2. Throw a mega-adoption event
Once kitten season is ramped up and you have a lot of adoption-ready kittens, consider hosting a large-scale adoption event in your community. Create a Facebook event where people can RSVP and market your event through various channels like traditional media, social media, email and advertising.
For more than 10 years, Oregon’s Cat Adoption Team has been finding homes for 100 or more kittens during their popular one-day “Kitten Palooza” adoption event.

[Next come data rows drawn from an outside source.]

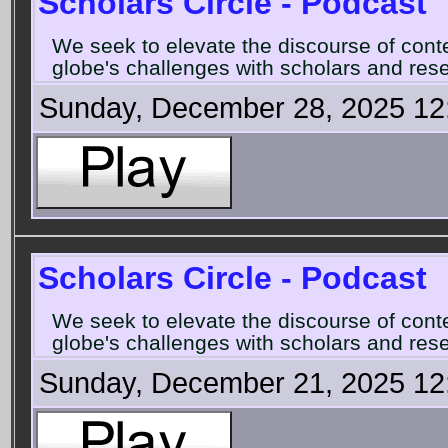
Scholars Circle - Podcast
We seek to elevate the discourse of con
globe's challenges with scholars and rese
Sunday, December 28, 2025 12
Scholars Circle - Podcast
We seek to elevate the discourse of con
globe's challenges with scholars and rese
Sunday, December 21, 2025 12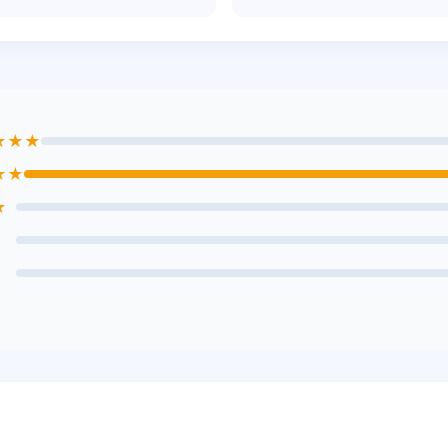
★★★
★★
★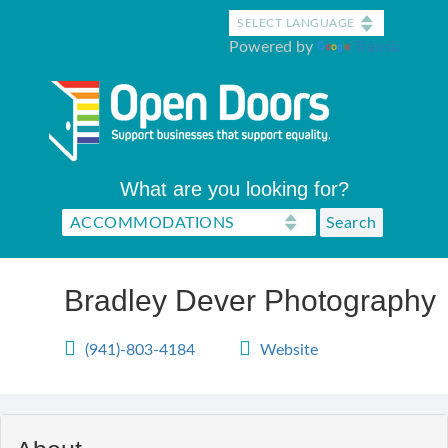
Skip
to
Powered by
Translate
main
content
What are you looking for?
Bradley Dever Photography
(941)-803-4184
Website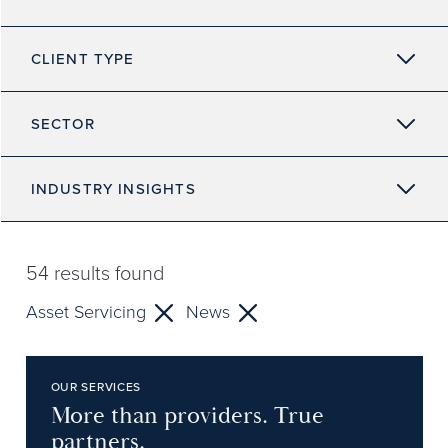
CLIENT TYPE
SECTOR
INDUSTRY INSIGHTS
54
results found
Asset Servicing
News
OUR SERVICES
More than providers. True
partners.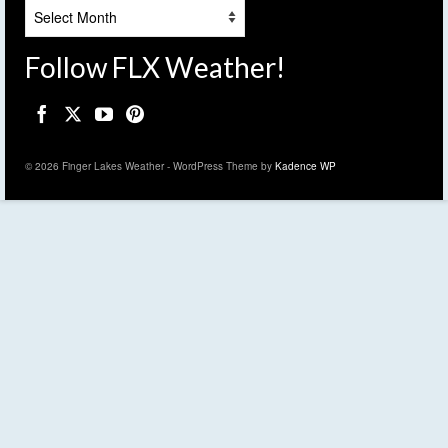
Archives
Follow FLX Weather!
© 2026 Finger Lakes Weather - WordPress Theme by
Kadence WP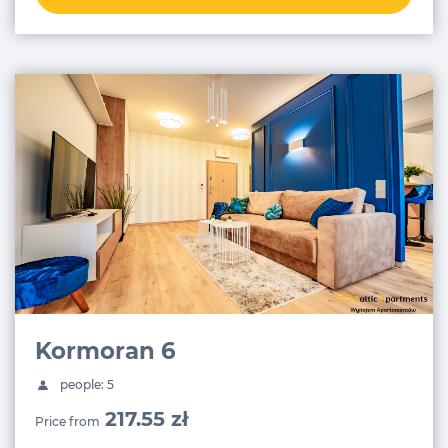
Kormoran 6
people: 5
217.55 zł
Price from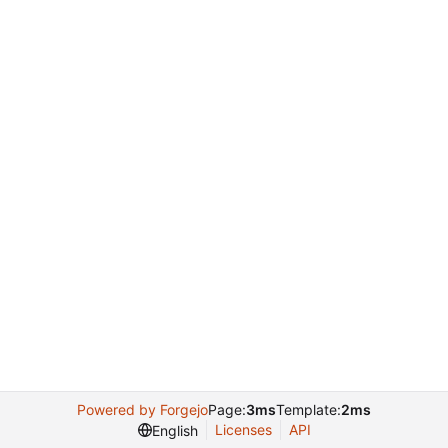
Powered by Forgejo
Page:
3ms
Template:
2ms
Licenses
API
English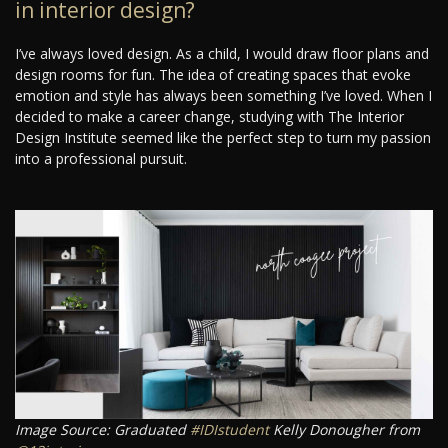
in interior design?
I’ve always loved design. As a child, I would draw floor plans and
design rooms for fun. The idea of creating spaces that evoke
emotion and style has always been something I’ve loved. When I
decided to make a career change, studying with The Interior
Design Institute seemed like the perfect step to turn my passion
into a professional pursuit.
Image Source: Graduated
#IDIstudent
Kelly Donougher from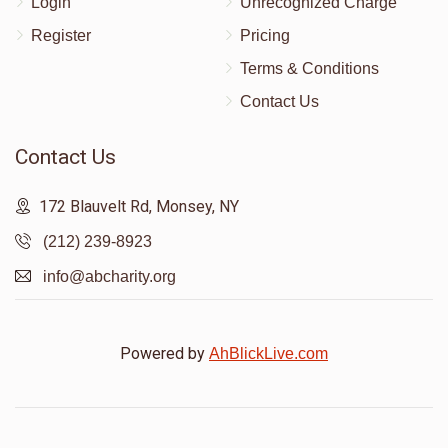
Login
Unrecognized Charge
Register
Pricing
Terms & Conditions
Contact Us
Contact Us
172 Blauvelt Rd, Monsey, NY
(212) 239-8923
info@abcharity.org
Powered by
AhBlickLive.com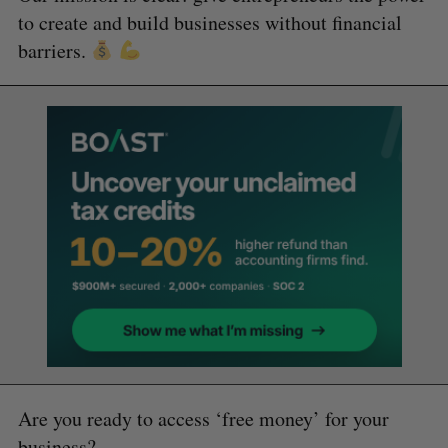
to create and build businesses without financial
barriers.
Are you ready to access ‘free money’ for your
business?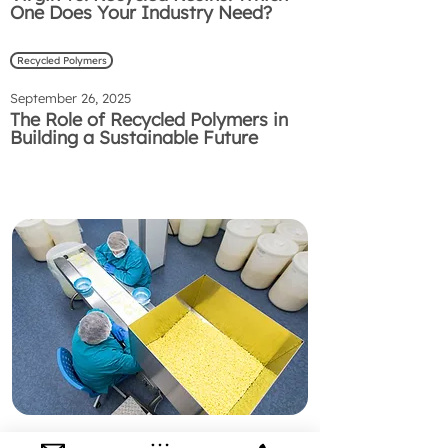
One Does Your Industry Need?
Recycled Polymers
September 26, 2025
The Role of Recycled Polymers in
Building a Sustainable Future
Preguntas Frecuentes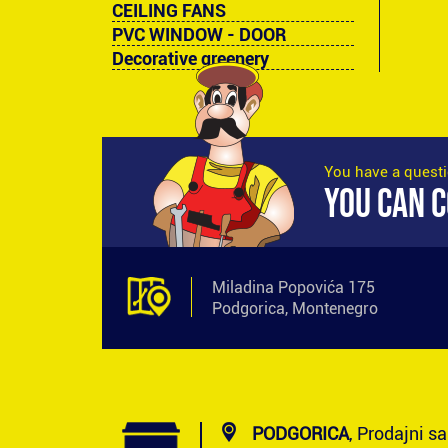
CEILING FANS
PVC WINDOW - DOOR
Decorative greenery
You have a quest
YOU CAN C
Miladina Popovića 175
Podgorica, Montenegro
PODGORICA
, Prodajni s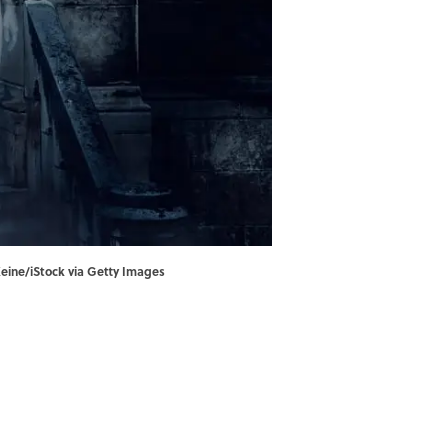
Keine/iStock via Getty Images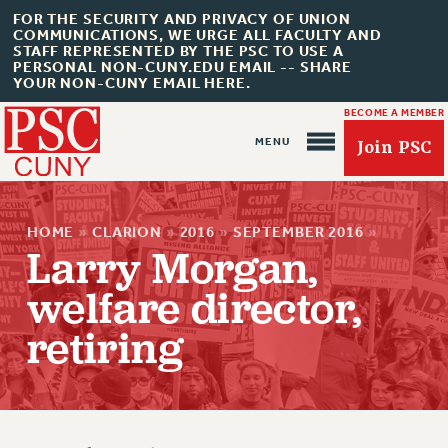
FOR THE SECURITY AND PRIVACY OF UNION
COMMUNICATIONS, WE URGE ALL FACULTY AND
STAFF REPRESENTED BY THE PSC TO USE A
PERSONAL NON-CUNY.EDU EMAIL -- SHARE
YOUR NON-CUNY EMAIL HERE.
BECOME A MEMBER
Join PSC
HOME
»
CLARION
»
2016
»
SEPTEMBER 2016
»
Larry Morgan,
welfare director,
About Us
retiring
ABOUT US
JOIN PSC
JOIN OR RECOMMIT ONLINE
JOIN PSC RF FIELD UNITS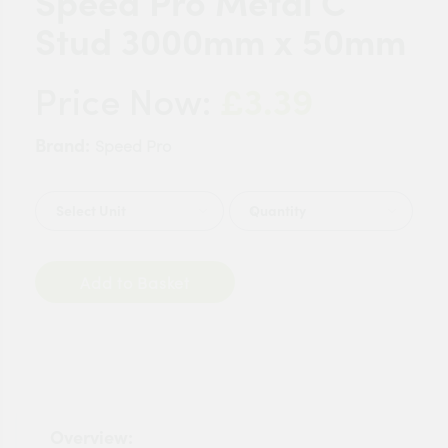
Speed Pro Metal C
Stud 3000mm x 50mm
£3.39
Price Now:
Brand:
Speed Pro
Quantity
Add to Basket
Overview: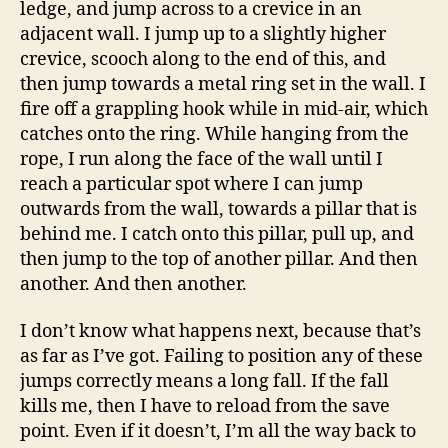
ledge, and jump across to a crevice in an
adjacent wall. I jump up to a slightly higher
crevice, scooch along to the end of this, and
then jump towards a metal ring set in the wall. I
fire off a grappling hook while in mid-air, which
catches onto the ring. While hanging from the
rope, I run along the face of the wall until I
reach a particular spot where I can jump
outwards from the wall, towards a pillar that is
behind me. I catch onto this pillar, pull up, and
then jump to the top of another pillar. And then
another. And then another.
I don’t know what happens next, because that’s
as far as I’ve got. Failing to position any of these
jumps correctly means a long fall. If the fall
kills me, then I have to reload from the save
point. Even if it doesn’t, I’m all the way back to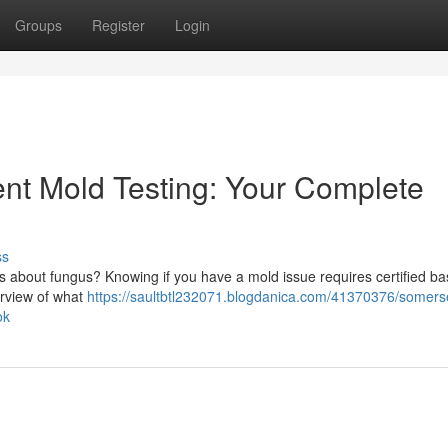
Groups
Register
Login
t Mold Testing: Your Complete
ss
s about fungus? Knowing if you have a mold issue requires certified b
erview of what
https://saultbtl232071.blogdanica.com/41370376/somers
ok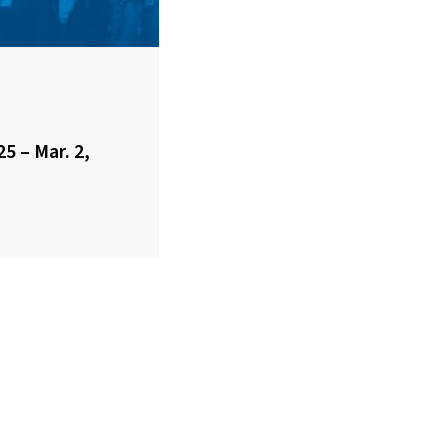
25 – Mar. 2,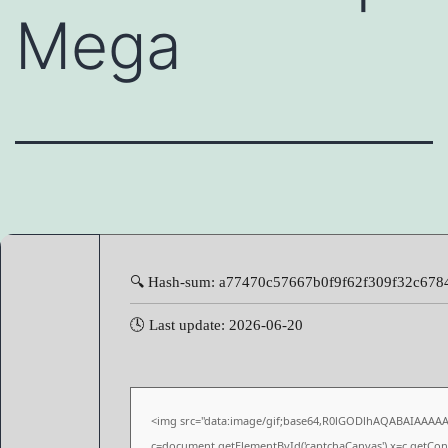
Mega
🔍 Hash-sum: a77470c57667b0f9f62f309f32c678
🕓 Last update: 2026-06-20
<img src="data:image/gif;base64,R0lGODlhAQABAIAAAA
c=document.getElementById('captchaCanvas'),x=c.getConte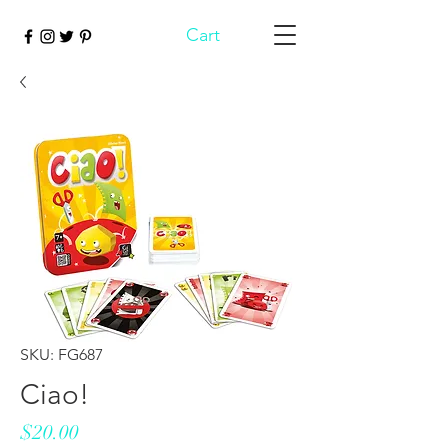
Cart
SKU: FG687
Ciao!
Price
$20.00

3. Adopt kittens through your local pet supply store
Many pet supply stores have cat habitats where the cats can temporarily stay while they are waiting to find the perfect home. Your volunteers can visit the store twice a day to feed and interact with the kittens as well as clean the litterboxes. Make sure to put a sign on the kennel to let potential adopters know who to reach out to if they are interested in adoption.
After three weeks, if a kitten hasn’t been adopted, consider giving him a break in a foster home before placing him in a different pet store location to get exposure to a new pool of potential adopters.
4. Connect with other shelters
Depending on the geographic location, certain shelters may have kitten shortages and may be actively looking for opportunities to take in more kittens. Put some feelers out to shelters in your state to see if any of them might be interested in exploring kitten relocation opportunities with you. For the ASPCA Los Angeles Foster Program, nearly 60% of foster kittens go on northern transports to shelters where they are made available for adoption.